D’un point de vue historique, seules les sociétés de libertés politiques et économiques ont réussi à augmenter le niveau de vie de la majorité de ces membres. Les items de luxe, autrefois accessibles seulement aux riches et puissants, sont maintenant à la portée de tous (ou presque), grâce au cadre commercial des sociétés occidentales. C’est un fait : les sociétés commerciales auront permis à un nombre croissant de ses membres de définir leurs propres préférences, c’est-à-dire de décider par eux-mêmes ce que sont leurs premiers mobiles. Ceux qui réalisent de gros profits dans le système de croissance économique sont parfois des innovateurs qui améliorent le niveau de vie des moins nantis.
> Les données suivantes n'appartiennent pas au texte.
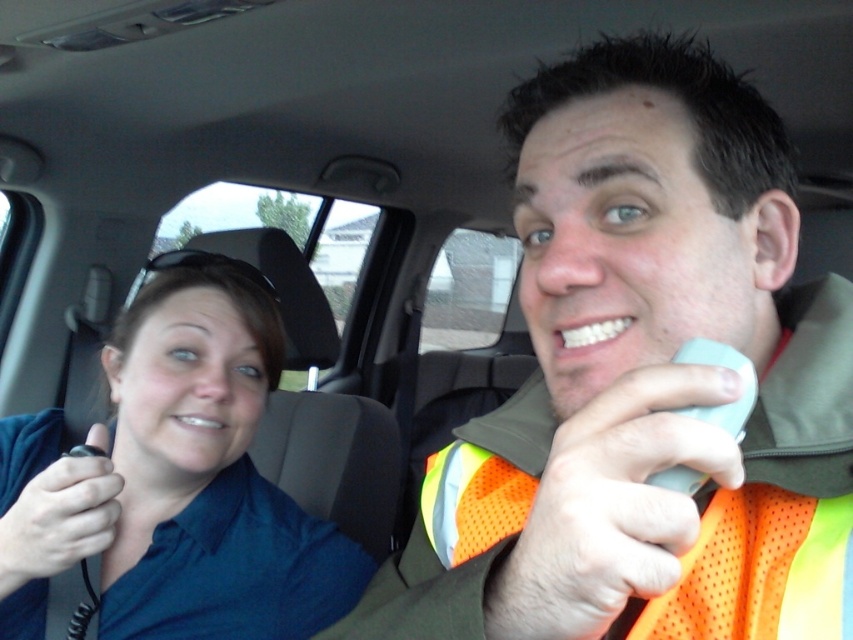 You are a passenger in the vehicle and need to hand a document to the person wearing the orange mesh safety vest at center. Which direction should you turn to reach them from the blue fabric shirt at left?

The orange mesh safety vest at center is behind the blue fabric shirt at left, so you should turn to your right to reach the person wearing the orange mesh safety vest at center.

You are a passenger in the vehicle and want to know which clothing item takes up more space between the blue fabric shirt at left and the orange mesh safety vest at center. Which one is larger?

The blue fabric shirt at left is bigger than the orange mesh safety vest at center, so the blue fabric shirt at left takes up more space.

You are a passenger in the vehicle and need to reach the blue fabric shirt at left and the orange mesh safety vest at center. Which item is closer to the ceiling?

The blue fabric shirt at left is much taller than the orange mesh safety vest at center, so it is closer to the ceiling.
Je prends pour acquis que la mondialisation, malgré ses bouleversements de « destruction créative », améliorera le niveau de vie de ceux qui vivent à l’extérieur des frontières du monde occidental.

Il est vrai que la société du libre-marché ne sera jamais une société idéale. Les signataires du Manifeste des premiers mobiles ne sont pas les seuls à s’attrister de certaines caractéristiques de la société de consommation. Moi aussi, je trouve certaines de ces caractéristiques regrettables – et je me joindrais volontiers à leur revendication. Hélas, leur philosophie des premiers mobiles est de courte-vue. Si chaque groupe social refaisait le monde en fonction de ses propres premiers mobiles en rejetant, comme le font les signataires, le cadre qui permet à plus d’un groupe de jouir de ses premiers mobiles, cela reviendrait à couper la branche sur laquelle nous reposons. Il est impératif d’avoir non pas un seul, mais deux objectifs parallèles : favoriser nos premiers mobiles tout en préservant et défendant le cadre politique et économique qui permet aux autres de poursuivre les leurs. Source principale de notre prospérité, ce cadre en est également la garantie. Cela, à mon sens, devrait être notre premier mobile.

Voici donc le curieux esprit de clocher du Manifeste des premiers mobiles : apparemment, les signataires ne comprennent pas que leur déclaration des « premiers mobiles » veut dire « NOS premiers mobiles ».